Within the records below, reproduce without change the lines from the line that has "az utasokért. Hatalmas" through the line that has "komplet komedie og", and only those.

[Data supplied]

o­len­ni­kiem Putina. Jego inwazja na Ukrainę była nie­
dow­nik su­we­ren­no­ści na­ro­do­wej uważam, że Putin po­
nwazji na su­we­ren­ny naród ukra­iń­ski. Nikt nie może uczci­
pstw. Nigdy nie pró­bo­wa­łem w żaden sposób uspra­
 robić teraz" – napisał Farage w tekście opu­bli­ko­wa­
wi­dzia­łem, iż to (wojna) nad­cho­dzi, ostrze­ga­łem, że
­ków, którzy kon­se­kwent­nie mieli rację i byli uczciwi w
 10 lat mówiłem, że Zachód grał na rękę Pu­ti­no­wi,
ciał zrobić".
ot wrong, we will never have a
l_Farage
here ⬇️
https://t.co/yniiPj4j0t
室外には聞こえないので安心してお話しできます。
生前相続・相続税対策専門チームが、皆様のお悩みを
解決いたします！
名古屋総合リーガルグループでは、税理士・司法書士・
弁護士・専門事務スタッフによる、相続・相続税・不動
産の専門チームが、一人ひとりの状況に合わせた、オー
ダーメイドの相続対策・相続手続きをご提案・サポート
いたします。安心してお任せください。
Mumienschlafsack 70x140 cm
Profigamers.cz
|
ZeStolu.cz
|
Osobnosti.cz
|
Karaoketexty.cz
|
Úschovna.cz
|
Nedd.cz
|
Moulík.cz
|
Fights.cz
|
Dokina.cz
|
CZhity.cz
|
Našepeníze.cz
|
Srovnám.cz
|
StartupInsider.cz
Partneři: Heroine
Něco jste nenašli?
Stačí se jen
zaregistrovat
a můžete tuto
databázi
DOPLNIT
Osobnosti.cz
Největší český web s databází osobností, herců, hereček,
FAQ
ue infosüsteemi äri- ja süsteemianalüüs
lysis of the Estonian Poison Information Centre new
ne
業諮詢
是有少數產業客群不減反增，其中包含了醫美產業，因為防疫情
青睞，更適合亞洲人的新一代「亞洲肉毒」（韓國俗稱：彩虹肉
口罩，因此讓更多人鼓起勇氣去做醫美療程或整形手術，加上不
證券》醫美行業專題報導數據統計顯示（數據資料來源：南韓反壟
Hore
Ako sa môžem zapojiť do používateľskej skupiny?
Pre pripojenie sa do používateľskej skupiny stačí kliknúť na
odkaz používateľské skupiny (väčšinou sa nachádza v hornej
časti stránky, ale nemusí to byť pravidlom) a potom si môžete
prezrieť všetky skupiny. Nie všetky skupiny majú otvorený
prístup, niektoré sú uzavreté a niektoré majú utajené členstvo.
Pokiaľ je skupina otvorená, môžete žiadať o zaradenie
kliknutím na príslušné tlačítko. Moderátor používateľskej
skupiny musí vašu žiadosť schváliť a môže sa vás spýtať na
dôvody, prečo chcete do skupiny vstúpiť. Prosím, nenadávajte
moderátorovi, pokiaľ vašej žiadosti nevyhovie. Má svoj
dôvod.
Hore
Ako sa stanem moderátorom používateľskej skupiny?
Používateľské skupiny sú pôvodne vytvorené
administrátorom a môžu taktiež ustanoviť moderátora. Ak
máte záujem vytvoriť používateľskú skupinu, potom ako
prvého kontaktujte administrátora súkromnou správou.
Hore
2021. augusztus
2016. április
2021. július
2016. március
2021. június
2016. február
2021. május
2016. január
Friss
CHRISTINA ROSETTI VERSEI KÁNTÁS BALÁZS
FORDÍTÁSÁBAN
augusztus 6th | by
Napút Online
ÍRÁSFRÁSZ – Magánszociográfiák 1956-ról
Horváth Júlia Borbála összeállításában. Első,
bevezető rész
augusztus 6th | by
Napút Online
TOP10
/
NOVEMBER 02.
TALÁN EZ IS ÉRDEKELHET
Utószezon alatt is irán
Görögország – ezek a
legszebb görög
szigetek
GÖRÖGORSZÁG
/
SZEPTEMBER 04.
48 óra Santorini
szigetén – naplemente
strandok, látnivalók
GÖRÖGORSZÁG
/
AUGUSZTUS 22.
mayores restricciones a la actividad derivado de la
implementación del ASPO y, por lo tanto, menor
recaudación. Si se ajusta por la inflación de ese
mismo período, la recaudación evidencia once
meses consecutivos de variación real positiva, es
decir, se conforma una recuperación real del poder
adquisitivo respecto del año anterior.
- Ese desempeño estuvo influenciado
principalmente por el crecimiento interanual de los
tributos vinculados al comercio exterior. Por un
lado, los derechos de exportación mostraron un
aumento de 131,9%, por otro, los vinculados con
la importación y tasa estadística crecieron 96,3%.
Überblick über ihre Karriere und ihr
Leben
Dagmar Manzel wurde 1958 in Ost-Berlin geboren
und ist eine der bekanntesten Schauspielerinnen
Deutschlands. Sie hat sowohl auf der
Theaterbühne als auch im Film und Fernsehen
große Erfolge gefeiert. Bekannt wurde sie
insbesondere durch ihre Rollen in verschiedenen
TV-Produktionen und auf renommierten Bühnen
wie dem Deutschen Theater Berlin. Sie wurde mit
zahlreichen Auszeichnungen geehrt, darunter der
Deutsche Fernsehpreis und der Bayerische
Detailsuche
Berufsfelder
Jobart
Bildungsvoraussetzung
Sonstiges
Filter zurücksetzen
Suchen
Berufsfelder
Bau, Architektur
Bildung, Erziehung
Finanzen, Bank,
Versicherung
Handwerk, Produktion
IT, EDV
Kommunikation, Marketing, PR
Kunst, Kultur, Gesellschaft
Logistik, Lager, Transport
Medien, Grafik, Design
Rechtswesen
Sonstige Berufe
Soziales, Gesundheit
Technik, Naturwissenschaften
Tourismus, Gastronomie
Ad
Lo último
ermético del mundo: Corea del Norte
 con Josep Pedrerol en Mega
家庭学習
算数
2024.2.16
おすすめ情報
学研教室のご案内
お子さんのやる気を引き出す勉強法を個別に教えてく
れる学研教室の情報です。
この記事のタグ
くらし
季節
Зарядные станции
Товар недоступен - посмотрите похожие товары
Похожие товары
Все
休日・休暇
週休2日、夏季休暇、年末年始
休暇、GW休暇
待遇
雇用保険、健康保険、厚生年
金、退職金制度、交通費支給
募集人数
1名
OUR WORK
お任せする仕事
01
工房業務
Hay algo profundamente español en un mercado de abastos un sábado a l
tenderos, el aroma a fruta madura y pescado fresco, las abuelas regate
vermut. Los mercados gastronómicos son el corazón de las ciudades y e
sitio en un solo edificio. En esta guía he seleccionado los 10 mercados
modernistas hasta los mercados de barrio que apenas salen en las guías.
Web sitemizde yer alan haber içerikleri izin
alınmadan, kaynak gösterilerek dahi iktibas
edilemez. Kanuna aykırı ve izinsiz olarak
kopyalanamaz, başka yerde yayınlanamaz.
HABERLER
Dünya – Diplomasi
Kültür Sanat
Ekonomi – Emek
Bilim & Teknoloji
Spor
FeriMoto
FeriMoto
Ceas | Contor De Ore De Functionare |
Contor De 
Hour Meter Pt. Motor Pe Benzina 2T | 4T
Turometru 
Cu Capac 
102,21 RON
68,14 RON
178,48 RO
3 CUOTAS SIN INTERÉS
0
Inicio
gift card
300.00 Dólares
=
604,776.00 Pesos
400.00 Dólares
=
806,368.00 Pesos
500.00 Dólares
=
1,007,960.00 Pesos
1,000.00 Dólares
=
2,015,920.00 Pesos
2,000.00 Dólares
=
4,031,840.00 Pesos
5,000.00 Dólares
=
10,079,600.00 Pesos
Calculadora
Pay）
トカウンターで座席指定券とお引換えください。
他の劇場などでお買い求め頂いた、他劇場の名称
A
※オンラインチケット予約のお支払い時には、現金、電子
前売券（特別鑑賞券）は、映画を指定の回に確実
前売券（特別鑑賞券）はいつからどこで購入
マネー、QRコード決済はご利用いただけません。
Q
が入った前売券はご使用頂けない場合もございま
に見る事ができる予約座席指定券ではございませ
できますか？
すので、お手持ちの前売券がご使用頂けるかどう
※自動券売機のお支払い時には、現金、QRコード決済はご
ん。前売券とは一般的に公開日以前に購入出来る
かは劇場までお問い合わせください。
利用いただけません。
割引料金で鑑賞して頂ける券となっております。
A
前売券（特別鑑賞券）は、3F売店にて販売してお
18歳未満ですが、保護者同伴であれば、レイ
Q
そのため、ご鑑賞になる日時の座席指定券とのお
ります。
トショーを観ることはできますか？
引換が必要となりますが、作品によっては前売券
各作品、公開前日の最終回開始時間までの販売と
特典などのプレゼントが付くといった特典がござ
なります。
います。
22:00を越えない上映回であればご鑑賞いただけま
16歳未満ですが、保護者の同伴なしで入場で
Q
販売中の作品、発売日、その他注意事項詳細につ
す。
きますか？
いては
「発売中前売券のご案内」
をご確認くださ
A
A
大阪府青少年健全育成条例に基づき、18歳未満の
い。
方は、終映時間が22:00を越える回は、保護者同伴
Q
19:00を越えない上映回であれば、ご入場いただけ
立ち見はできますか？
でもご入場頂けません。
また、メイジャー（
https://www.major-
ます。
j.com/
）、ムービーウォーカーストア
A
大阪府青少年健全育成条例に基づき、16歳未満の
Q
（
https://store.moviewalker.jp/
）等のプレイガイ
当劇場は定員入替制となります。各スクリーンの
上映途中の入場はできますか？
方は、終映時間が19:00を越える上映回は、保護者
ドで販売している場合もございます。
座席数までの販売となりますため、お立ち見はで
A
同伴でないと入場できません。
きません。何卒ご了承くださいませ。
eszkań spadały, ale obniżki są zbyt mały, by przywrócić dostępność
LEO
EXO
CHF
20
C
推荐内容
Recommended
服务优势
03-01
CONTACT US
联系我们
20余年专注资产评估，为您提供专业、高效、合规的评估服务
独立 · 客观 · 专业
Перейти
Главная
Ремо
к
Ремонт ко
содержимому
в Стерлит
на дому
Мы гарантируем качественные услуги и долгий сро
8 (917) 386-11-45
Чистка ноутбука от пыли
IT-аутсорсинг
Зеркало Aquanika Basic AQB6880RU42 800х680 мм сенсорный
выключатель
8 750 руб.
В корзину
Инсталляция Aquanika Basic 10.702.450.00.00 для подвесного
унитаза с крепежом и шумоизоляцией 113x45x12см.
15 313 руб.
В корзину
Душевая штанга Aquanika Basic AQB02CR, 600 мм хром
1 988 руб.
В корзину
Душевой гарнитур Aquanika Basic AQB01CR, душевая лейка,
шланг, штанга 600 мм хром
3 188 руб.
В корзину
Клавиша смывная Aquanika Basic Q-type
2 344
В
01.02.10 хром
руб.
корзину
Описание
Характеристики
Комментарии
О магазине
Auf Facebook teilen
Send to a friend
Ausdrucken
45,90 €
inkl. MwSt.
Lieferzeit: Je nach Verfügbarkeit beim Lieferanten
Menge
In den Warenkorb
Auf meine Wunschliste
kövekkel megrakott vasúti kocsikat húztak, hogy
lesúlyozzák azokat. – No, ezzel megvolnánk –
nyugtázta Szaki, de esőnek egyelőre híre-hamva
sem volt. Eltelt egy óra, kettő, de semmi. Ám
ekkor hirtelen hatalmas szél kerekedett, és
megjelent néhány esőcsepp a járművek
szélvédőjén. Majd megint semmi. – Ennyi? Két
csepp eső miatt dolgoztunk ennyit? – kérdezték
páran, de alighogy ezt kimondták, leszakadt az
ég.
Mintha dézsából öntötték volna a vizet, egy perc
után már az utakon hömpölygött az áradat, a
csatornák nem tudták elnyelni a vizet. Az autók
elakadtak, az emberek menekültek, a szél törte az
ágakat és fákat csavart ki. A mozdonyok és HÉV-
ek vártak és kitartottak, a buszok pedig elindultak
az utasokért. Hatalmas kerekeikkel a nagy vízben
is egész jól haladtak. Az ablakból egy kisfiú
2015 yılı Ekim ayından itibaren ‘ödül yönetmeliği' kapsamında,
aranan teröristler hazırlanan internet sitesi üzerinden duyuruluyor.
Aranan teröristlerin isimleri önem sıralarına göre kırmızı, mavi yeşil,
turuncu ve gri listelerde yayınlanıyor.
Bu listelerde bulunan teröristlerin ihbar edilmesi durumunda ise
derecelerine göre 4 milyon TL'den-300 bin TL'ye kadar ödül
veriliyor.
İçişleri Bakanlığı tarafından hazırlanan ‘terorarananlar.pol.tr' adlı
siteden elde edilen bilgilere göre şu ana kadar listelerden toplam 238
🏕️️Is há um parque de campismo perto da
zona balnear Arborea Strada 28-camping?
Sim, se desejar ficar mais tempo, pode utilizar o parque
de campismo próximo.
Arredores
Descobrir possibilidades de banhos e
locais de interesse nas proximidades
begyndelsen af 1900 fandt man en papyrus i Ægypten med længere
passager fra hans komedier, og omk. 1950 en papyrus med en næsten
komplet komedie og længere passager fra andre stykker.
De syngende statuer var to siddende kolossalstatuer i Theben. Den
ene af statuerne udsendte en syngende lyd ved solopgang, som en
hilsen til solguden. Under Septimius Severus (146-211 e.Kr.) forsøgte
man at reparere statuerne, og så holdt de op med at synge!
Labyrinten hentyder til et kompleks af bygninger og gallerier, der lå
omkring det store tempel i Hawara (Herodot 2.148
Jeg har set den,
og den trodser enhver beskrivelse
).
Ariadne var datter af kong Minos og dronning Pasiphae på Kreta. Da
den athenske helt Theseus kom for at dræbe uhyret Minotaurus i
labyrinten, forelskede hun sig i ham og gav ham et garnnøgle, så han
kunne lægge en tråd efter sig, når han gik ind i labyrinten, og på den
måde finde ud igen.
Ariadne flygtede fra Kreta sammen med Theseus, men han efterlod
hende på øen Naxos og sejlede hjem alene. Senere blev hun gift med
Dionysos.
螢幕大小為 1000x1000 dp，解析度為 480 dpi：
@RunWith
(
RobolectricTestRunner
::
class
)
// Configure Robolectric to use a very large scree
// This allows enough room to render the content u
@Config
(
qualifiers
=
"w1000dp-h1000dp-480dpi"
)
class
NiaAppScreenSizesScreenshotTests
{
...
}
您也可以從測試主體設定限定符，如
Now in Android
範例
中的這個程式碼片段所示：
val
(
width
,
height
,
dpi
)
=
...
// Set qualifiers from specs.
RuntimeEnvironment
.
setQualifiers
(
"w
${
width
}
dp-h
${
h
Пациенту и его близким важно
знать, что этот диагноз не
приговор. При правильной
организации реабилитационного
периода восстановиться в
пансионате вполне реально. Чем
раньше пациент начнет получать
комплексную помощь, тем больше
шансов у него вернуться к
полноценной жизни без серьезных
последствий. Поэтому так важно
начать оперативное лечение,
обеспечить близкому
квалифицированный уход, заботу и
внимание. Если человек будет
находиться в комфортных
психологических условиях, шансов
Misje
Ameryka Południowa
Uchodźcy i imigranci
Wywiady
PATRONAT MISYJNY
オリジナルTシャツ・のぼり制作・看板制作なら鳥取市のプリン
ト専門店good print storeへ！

[/Data supplied]

**Response**
az utasokért. Hatalmas kerekeikkel a nagy vízben
is egész jól haladtak. Az ablakból egy kisfiú
2015 yılı Ekim ayından itibaren ‘ödül yönetmeliği' kapsamında,
aranan teröristler hazırlanan internet sitesi üzerinden duyuruluyor.
Aranan teröristlerin isimleri önem sıralarına göre kırmızı, mavi yeşil,
turuncu ve gri listelerde yayınlanıyor.
Bu listelerde bulunan teröristlerin ihbar edilmesi durumunda ise
derecelerine göre 4 milyon TL'den-300 bin TL'ye kadar ödül
veriliyor.
İçişleri Bakanlığı tarafından hazırlanan ‘terorarananlar.pol.tr' adlı
siteden elde edilen bilgilere göre şu ana kadar listelerden toplam 238
🏕️️Is há um parque de campismo perto da
zona balnear Arborea Strada 28-camping?
Sim, se desejar ficar mais tempo, pode utilizar o parque
de campismo próximo.
Arredores
Descobrir possibilidades de banhos e
locais de interesse nas proximidades
begyndelsen af 1900 fandt man en papyrus i Ægypten med længere
passager fra hans komedier, og omk. 1950 en papyrus med en næsten
komplet komedie og længere passager fra andre stykker.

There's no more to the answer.